> [Description of the task] Reproduce the data, keeping every word exactly as it is.

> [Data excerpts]
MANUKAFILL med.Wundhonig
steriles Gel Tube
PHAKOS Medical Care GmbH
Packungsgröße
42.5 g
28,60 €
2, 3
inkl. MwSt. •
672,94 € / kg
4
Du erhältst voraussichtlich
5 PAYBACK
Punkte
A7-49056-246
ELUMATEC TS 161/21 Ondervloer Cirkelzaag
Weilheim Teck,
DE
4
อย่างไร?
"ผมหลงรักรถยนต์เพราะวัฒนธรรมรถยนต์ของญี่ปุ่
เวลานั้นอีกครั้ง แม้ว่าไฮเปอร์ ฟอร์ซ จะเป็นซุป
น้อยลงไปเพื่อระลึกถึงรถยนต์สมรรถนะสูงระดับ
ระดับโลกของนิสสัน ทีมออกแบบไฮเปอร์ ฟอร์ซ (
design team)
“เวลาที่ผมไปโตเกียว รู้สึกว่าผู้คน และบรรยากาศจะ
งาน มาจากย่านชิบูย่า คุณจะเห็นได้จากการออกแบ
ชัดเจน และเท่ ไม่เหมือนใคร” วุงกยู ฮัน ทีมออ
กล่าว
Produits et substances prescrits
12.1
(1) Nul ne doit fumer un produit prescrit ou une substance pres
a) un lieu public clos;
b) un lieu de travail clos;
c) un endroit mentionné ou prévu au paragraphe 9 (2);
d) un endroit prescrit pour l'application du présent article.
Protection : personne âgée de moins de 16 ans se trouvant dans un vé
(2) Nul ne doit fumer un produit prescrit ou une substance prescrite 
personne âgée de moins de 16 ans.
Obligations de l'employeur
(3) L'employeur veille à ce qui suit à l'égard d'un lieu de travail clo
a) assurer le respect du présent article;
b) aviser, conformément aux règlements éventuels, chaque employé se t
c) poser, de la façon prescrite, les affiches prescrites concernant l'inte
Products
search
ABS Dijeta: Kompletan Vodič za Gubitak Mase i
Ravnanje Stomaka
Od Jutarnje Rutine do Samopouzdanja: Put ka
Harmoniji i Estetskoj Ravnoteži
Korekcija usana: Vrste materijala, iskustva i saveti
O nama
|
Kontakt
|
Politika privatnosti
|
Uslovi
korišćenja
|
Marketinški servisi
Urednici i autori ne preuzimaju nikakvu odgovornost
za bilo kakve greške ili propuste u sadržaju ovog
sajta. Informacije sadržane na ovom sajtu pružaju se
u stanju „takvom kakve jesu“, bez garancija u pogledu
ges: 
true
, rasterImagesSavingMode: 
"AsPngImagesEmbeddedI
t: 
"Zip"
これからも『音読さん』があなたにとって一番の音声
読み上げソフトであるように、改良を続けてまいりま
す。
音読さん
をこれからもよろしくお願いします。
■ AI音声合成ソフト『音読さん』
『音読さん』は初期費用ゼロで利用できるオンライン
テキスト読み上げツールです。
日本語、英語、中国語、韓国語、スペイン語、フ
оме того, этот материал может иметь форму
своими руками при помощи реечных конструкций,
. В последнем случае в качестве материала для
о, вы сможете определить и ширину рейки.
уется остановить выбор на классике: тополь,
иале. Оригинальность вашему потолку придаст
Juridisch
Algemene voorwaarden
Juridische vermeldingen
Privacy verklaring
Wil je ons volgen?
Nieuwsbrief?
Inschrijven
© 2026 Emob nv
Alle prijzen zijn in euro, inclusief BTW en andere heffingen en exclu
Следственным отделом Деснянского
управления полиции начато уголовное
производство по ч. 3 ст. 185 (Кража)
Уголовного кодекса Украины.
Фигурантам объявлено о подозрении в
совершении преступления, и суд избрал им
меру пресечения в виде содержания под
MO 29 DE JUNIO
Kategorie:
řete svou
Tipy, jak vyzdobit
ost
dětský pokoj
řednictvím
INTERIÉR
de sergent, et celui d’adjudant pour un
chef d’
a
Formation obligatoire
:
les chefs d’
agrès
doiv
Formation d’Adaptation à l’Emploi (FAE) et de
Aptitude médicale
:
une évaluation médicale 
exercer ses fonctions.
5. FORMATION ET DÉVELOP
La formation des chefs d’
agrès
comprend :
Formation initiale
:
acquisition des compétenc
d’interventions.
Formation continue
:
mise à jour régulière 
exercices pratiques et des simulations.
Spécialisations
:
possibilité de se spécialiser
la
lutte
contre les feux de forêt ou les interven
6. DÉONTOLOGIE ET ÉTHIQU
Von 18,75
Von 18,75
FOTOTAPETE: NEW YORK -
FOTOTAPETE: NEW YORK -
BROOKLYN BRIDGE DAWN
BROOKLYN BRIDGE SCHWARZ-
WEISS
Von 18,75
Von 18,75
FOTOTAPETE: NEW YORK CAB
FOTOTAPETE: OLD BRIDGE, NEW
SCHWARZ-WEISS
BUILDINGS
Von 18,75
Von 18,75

> [Answer space]
MANUKAFILL med.Wundhonig
steriles Gel Tube
PHAKOS Medical Care GmbH
Packungsgröße
42.5 g
28,60 €
2, 3
inkl. MwSt. •
672,94 € / kg
4
Du erhältst voraussichtlich
5 PAYBACK
Punkte
A7-49056-246
ELUMATEC TS 161/21 Ondervloer Cirkelzaag
Weilheim Teck,
DE
4
อย่างไร?
"ผมหลงรักรถยนต์เพราะวัฒนธรรมรถยนต์ของญี่ปุ่
เวลานั้นอีกครั้ง แม้ว่าไฮเปอร์ ฟอร์ซ จะเป็นซุป
น้อยลงไปเพื่อระลึกถึงรถยนต์สมรรถนะสูงระดับ
ระดับโลกของนิสสัน ทีมออกแบบไฮเปอร์ ฟอร์ซ (
design team)
“เวลาที่ผมไปโตเกียว รู้สึกว่าผู้คน และบรรยากาศจะ
งาน มาจากย่านชิบูย่า คุณจะเห็นได้จากการออกแบ
ชัดเจน และเท่ ไม่เหมือนใคร” วุงกยู ฮัน ทีมออ
กล่าว
Produits et substances prescrits
12.1
(1) Nul ne doit fumer un produit prescrit ou une substance pres
a) un lieu public clos;
b) un lieu de travail clos;
c) un endroit mentionné ou prévu au paragraphe 9 (2);
d) un endroit prescrit pour l'application du présent article.
Protection : personne âgée de moins de 16 ans se trouvant dans un vé
(2) Nul ne doit fumer un produit prescrit ou une substance prescrite 
personne âgée de moins de 16 ans.
Obligations de l'employeur
(3) L'employeur veille à ce qui suit à l'égard d'un lieu de travail clo
a) assurer le respect du présent article;
b) aviser, conformément aux règlements éventuels, chaque employé se t
c) poser, de la façon prescrite, les affiches prescrites concernant l'inte
Products
search
ABS Dijeta: Kompletan Vodič za Gubitak Mase i
Ravnanje Stomaka
Od Jutarnje Rutine do Samopouzdanja: Put ka
Harmoniji i Estetskoj Ravnoteži
Korekcija usana: Vrste materijala, iskustva i saveti
O nama
|
Kontakt
|
Politika privatnosti
|
Uslovi
korišćenja
|
Marketinški servisi
Urednici i autori ne preuzimaju nikakvu odgovornost
za bilo kakve greške ili propuste u sadržaju ovog
sajta. Informacije sadržane na ovom sajtu pružaju se
u stanju „takvom kakve jesu“, bez garancija u pogledu
ges: 
true
, rasterImagesSavingMode: 
"AsPngImagesEmbeddedI
t: 
"Zip"
これからも『音読さん』があなたにとって一番の音声
読み上げソフトであるように、改良を続けてまいりま
す。
音読さん
をこれからもよろしくお願いします。
■ AI音声合成ソフト『音読さん』
『音読さん』は初期費用ゼロで利用できるオンライン
テキスト読み上げツールです。
日本語、英語、中国語、韓国語、スペイン語、フ
оме того, этот материал может иметь форму
своими руками при помощи реечных конструкций,
. В последнем случае в качестве материала для
о, вы сможете определить и ширину рейки.
уется остановить выбор на классике: тополь,
иале. Оригинальность вашему потолку придаст
Juridisch
Algemene voorwaarden
Juridische vermeldingen
Privacy verklaring
Wil je ons volgen?
Nieuwsbrief?
Inschrijven
© 2026 Emob nv
Alle prijzen zijn in euro, inclusief BTW en andere heffingen en exclu
Следственным отделом Деснянского
управления полиции начато уголовное
производство по ч. 3 ст. 185 (Кража)
Уголовного кодекса Украины.
Фигурантам объявлено о подозрении в
совершении преступления, и суд избрал им
меру пресечения в виде содержания под
MO 29 DE JUNIO
Kategorie:
řete svou
Tipy, jak vyzdobit
ost
dětský pokoj
řednictvím
INTERIÉR
de sergent, et celui d’adjudant pour un
chef d’
a
Formation obligatoire
:
les chefs d’
agrès
doiv
Formation d’Adaptation à l’Emploi (FAE) et de
Aptitude médicale
:
une évaluation médicale 
exercer ses fonctions.
5. FORMATION ET DÉVELOP
La formation des chefs d’
agrès
comprend :
Formation initiale
:
acquisition des compétenc
d’interventions.
Formation continue
:
mise à jour régulière 
exercices pratiques et des simulations.
Spécialisations
:
possibilité de se spécialiser
la
lutte
contre les feux de forêt ou les interven
6. DÉONTOLOGIE ET ÉTHIQU
Von 18,75
Von 18,75
FOTOTAPETE: NEW YORK -
FOTOTAPETE: NEW YORK -
BROOKLYN BRIDGE DAWN
BROOKLYN BRIDGE SCHWARZ-
WEISS
Von 18,75
Von 18,75
FOTOTAPETE: NEW YORK CAB
FOTOTAPETE: OLD BRIDGE, NEW
SCHWARZ-WEISS
BUILDINGS
Von 18,75
Von 18,75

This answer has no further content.